El calvo inhaló profundamente, dejando salir el vapor lentamente antes de murmurar:
—Que se larguen.
—¿¡Así nomás!? ¡Me golpearon por nada! —protestó el joven, lanzando una mirada venenosa al grupo—. Si quieren salir... ¡quiten sus camisas y salten como ranas por toda la calle BoBo!
—¡No jodas más, cabrón! —rugió Nico, el agente más introvertido del Grupo 3, apuntando su pistola con manos temblorosas.
Pablo lo agarró del brazo con fuerza hercúlea:
—Saltaremos. No es el fin del mundo.
Nico, con los ojos vidriosos de rabia, protestó:
—¡Somos policías, jefe! ¿Les tenemos miedo a estas ratas?
—¡Cállate y obedece! —Pablo le clavó una mirada que heló hasta sus huesos—. ¡Quítate la camisa! ¡Todos!
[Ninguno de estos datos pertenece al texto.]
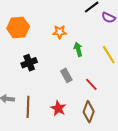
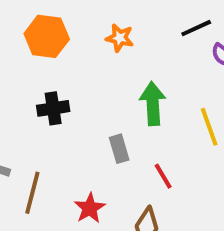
orange star: (60, 32) -> (120, 38), moved
green arrow: (78, 49) -> (153, 104), size x1.5

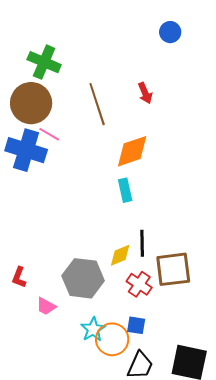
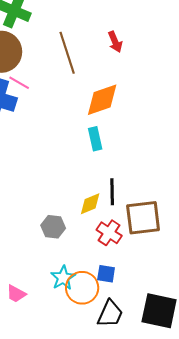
gray hexagon: (83, 278) -> (53, 227), size x0.6
pink trapezoid: (46, 306) -> (16, 294), moved

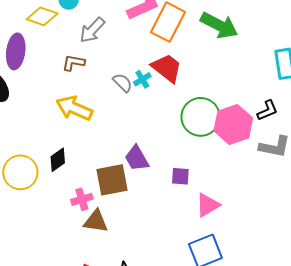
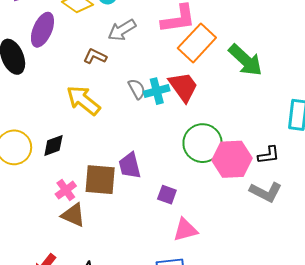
cyan cross: (142, 79) -> (157, 91), size x1.4
pink cross: (82, 199) -> (66, 190), turned -35

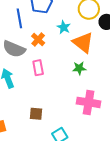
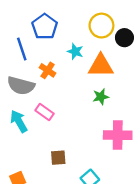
orange triangle: (83, 42) -> (101, 66), turned -30
pink rectangle: (38, 68) -> (45, 112), moved, turned -35

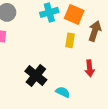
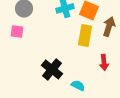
yellow rectangle: (70, 40) -> (85, 35), size x1.5

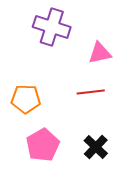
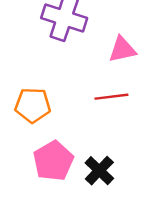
black cross: (96, 147) -> (99, 171), moved

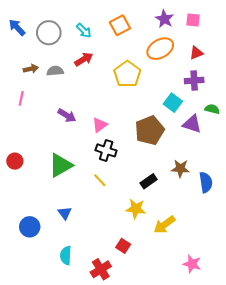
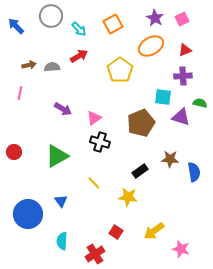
pink square: (193, 20) -> (182, 19), turned -32
gray circle: (49, 33) -> (51, 16), moved
cyan square: (173, 103) -> (163, 97), turned -30
yellow line: (100, 180) -> (94, 183), moved
yellow arrow: (164, 225) -> (154, 231), moved
blue circle: (30, 227) -> (28, 214), size x1.5

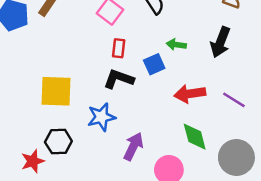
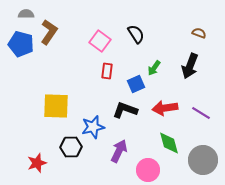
green arrow: (176, 45) -> (154, 68), turned -63
black L-shape: (119, 79) -> (125, 110), moved
black hexagon: (58, 142) -> (71, 147), moved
Mientras el grupo comenzaba a desabrochar sus uniformes, el calvo preguntó desde las escaleras con voz suave como un cuchillo almidonado:
—¿Por qué investigan justo aquí si toda DABA vende medicamentos falsos?
Pablo, ya sin camisa y con cicatrices de las zonas caóticas expuestas, respondió:
—Órdenes superiores. Denuncias anónimas.
El calvo ascendió las escaleras, arrojando una advertencia final:
—BoBo no perdona caras nuevas. La próxima vez, 20 puñaladas fantasmas... y ni tu madre reconocerá el cadáver.
Cinco minutos después.
Pablo y los ocho agentes, desnudos de torso, se agacharon en fila y comenzaron a saltar como ranas por la calle BoBo bajo la mirada helada de docenas de jóvenes armados.